Another limitation of this study is the lack of information in the NHI database on the degree of glycemic control in DM patients. Although DM patients were defined by this study as those diagnosed twice consecutively with DM, the NHI database does not provide any information on the circumstances of patient glycemic control. As such, this study cannot confirm whether all DM patients with different circumstances of glycemic control are more likely to develop facial cellulitis than healthy individuals, or only poorly-controlled DM patients are more likely to develop the condition. However, because poorly-controlled DM is widely considered to affect wound healing and increase the likelihood of infection [46], this study proposes that the primary risk group is poorly-controlled DM patients.

Conclusion

The study provides a new viewpoint on the association of odontogenic infection with DM. A nationwide survey of the incidence of facial cellulitis caused by odontogenic infection in patients with DM over a span of more than a decade offers realistic statistics of the prevalence of this condition, and might be helpful in understanding the natural history of facial cellulitis in DM patients. In this large cohort, the relationship between facial cellulitis and DM patients was confirmed, with the condition most likely to occur 2 years after initial DM diagnosis and with a risk 1.409 times that of the normal population.

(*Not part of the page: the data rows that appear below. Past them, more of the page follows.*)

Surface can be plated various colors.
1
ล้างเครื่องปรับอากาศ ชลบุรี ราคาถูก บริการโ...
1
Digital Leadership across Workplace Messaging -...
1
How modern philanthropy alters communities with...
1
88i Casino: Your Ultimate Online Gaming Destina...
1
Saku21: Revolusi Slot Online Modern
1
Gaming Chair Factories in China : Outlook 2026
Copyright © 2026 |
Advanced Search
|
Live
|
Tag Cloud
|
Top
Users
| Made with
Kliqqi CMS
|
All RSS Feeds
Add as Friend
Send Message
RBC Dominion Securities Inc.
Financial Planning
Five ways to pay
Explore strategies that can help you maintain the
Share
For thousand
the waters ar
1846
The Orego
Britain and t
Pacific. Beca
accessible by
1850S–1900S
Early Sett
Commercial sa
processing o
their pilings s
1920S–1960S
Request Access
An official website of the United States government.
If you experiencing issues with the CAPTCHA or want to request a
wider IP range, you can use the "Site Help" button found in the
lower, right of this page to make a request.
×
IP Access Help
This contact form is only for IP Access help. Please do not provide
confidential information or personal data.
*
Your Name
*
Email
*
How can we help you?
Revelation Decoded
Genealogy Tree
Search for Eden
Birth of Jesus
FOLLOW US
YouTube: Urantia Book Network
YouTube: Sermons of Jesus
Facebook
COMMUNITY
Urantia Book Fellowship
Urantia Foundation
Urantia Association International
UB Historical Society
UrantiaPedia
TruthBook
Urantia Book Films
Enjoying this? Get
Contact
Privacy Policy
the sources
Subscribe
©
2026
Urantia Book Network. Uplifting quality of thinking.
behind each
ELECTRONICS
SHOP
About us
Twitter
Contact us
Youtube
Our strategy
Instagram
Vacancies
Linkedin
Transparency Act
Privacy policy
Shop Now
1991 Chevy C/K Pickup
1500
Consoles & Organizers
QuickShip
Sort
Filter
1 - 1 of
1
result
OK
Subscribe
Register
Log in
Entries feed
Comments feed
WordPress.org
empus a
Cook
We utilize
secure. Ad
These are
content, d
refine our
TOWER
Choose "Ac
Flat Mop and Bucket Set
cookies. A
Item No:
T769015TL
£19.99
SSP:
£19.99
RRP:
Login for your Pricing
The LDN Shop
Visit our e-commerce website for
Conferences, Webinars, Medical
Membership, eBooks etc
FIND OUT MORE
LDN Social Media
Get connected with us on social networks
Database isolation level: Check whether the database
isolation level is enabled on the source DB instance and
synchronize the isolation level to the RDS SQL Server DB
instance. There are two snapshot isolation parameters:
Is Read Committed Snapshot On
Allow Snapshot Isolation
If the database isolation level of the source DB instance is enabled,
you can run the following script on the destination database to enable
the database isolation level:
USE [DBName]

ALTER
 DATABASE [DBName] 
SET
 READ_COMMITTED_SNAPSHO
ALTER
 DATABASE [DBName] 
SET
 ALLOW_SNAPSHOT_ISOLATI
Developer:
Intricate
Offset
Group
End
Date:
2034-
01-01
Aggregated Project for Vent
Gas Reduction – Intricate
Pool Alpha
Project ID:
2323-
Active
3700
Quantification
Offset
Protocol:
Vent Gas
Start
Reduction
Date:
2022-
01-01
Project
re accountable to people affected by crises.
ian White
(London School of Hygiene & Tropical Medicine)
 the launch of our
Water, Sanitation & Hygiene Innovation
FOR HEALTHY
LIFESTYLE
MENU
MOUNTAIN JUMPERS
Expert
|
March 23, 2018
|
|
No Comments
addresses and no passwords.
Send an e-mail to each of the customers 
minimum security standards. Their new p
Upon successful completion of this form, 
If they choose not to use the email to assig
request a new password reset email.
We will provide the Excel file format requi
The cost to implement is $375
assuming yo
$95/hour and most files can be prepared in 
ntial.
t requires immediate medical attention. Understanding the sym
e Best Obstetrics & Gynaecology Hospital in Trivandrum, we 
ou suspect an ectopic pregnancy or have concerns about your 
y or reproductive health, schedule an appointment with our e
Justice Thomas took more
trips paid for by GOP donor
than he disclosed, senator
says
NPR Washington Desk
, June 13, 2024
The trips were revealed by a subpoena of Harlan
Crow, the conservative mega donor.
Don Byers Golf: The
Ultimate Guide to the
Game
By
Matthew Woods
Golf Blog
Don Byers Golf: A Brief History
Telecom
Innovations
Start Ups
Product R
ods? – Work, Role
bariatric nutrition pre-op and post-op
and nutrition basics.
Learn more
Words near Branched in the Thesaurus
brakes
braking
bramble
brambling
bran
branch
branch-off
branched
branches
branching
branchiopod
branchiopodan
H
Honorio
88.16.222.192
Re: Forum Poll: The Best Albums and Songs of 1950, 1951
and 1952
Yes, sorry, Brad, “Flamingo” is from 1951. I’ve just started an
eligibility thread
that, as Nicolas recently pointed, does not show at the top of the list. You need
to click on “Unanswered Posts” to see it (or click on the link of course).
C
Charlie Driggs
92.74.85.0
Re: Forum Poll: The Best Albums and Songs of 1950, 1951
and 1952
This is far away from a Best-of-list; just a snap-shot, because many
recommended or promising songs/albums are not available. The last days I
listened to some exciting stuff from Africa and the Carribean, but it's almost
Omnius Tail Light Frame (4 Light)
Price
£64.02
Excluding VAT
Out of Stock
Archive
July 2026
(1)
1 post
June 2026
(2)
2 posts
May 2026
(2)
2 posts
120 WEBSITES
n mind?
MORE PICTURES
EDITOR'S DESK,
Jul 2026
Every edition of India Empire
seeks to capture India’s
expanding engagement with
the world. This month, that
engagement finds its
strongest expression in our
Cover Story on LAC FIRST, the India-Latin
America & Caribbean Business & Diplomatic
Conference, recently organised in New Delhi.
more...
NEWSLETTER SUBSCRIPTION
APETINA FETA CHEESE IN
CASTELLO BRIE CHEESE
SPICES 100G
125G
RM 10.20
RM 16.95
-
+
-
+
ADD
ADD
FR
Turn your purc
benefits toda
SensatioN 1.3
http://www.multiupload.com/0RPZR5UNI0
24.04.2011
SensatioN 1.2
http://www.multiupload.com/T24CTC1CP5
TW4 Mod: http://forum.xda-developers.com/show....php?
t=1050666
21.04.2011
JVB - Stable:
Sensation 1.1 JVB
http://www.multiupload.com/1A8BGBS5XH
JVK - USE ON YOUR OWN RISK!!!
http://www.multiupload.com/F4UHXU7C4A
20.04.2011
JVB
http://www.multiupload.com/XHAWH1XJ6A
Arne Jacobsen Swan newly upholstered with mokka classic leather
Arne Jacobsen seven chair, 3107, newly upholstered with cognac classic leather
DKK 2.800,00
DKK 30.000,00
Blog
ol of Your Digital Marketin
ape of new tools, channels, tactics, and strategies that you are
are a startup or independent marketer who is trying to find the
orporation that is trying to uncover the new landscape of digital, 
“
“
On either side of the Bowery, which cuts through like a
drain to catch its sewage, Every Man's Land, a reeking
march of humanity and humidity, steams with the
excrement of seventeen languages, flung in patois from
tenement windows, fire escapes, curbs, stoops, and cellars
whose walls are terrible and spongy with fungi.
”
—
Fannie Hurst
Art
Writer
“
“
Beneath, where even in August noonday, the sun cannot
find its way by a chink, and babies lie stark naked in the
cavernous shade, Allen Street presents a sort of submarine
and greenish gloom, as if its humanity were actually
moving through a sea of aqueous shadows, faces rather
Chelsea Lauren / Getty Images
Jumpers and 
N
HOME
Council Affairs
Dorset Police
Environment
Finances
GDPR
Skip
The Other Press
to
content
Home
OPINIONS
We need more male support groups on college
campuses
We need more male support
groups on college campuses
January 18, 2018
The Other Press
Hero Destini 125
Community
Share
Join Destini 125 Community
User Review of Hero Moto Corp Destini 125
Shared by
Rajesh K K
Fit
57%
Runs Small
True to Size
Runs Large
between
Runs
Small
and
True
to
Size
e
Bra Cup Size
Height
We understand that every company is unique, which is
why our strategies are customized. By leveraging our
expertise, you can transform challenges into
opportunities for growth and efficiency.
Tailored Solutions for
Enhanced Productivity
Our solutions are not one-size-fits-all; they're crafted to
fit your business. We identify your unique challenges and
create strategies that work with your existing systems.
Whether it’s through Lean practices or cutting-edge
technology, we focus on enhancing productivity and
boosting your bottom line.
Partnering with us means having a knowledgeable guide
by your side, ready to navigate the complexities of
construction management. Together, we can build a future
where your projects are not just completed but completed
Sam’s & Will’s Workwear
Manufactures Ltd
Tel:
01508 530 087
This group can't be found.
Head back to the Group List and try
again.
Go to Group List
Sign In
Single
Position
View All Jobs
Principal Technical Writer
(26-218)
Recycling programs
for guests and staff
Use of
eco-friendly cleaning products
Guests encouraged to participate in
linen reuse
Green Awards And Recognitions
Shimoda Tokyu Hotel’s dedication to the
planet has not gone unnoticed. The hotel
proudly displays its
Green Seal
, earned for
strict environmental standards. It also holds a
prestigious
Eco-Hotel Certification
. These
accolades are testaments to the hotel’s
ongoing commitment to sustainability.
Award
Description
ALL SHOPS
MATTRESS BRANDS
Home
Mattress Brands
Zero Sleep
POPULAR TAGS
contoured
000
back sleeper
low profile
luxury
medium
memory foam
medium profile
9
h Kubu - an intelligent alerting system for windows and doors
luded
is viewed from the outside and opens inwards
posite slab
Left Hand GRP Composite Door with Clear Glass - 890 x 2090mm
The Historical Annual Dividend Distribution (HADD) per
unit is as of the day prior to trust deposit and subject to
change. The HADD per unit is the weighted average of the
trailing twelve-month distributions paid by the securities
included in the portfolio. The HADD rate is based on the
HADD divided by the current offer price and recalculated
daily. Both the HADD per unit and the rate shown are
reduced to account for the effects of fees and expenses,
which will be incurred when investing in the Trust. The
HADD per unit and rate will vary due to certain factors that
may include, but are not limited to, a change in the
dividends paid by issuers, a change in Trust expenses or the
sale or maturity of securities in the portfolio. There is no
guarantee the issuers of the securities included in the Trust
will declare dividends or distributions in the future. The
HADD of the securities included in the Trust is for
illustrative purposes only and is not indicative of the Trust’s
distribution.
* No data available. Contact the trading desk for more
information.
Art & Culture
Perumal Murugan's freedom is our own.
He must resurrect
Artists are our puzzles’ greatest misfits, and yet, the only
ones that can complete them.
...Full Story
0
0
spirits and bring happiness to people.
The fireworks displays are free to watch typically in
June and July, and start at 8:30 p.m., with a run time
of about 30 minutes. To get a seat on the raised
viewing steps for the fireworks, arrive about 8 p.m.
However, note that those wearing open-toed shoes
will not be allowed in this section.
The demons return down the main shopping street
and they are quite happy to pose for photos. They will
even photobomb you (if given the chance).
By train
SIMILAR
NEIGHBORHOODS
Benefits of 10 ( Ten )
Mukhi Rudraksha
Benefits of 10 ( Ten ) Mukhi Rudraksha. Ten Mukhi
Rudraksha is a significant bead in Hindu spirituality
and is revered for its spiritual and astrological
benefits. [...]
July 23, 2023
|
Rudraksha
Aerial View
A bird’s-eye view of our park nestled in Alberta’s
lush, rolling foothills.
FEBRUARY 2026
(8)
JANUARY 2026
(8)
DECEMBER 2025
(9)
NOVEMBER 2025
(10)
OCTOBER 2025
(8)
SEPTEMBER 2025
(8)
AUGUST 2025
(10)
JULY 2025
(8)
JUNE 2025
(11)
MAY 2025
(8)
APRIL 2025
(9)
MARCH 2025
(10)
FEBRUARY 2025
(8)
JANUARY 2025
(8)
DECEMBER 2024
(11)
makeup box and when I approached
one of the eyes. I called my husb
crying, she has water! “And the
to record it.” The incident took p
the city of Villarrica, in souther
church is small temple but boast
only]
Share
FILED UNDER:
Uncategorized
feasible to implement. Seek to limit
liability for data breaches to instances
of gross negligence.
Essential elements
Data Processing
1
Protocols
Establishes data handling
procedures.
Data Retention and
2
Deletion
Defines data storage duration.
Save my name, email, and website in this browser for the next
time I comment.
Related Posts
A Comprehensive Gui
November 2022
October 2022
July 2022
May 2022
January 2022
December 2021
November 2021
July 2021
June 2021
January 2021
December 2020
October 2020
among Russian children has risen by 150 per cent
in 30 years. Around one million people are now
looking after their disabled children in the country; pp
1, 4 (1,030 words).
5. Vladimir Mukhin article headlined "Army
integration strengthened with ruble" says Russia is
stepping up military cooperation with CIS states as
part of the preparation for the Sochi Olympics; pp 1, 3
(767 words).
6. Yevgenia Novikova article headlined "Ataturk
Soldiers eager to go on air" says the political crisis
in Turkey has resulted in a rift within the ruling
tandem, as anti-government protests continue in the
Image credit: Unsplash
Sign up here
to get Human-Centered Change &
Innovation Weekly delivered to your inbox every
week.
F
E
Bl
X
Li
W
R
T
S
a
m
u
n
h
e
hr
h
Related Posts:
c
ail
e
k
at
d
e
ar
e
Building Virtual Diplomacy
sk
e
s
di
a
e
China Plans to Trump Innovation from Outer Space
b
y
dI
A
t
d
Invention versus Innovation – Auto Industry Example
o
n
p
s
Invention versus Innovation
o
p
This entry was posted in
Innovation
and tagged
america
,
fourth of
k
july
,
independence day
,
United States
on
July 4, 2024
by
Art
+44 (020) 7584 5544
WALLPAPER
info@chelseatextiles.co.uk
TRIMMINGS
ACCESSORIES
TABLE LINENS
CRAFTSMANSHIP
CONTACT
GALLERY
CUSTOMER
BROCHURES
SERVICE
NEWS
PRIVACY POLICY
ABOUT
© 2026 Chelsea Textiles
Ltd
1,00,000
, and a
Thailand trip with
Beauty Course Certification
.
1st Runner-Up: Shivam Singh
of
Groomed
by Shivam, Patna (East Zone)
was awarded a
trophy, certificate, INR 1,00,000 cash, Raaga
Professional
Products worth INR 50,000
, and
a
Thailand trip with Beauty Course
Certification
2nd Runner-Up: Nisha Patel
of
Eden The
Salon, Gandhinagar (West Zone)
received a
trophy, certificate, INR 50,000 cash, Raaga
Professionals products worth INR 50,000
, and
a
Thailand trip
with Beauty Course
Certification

Odontogenic cellulitis has also been observed to occur less often during autumn and more often in disadvantaged socioeconomic groups. Furthermore, female DM patients are more likely to develop odontogenic facial cellulitis. Although developments in medicine have led to a decline in the incidence of deep neck infections, this condition remains a primary cause of head and neck morbidity and mortality. The conclusions of this study can form the basis of guidelines for preventative education and treatment. Early oral prevention and health education for high-risk patients, as well as surgical intervention and antibiotic usage in early-stage odontogenic infections, can prevent disease progression, accelerate patient recovery, and reduce the use and waste of medical resources.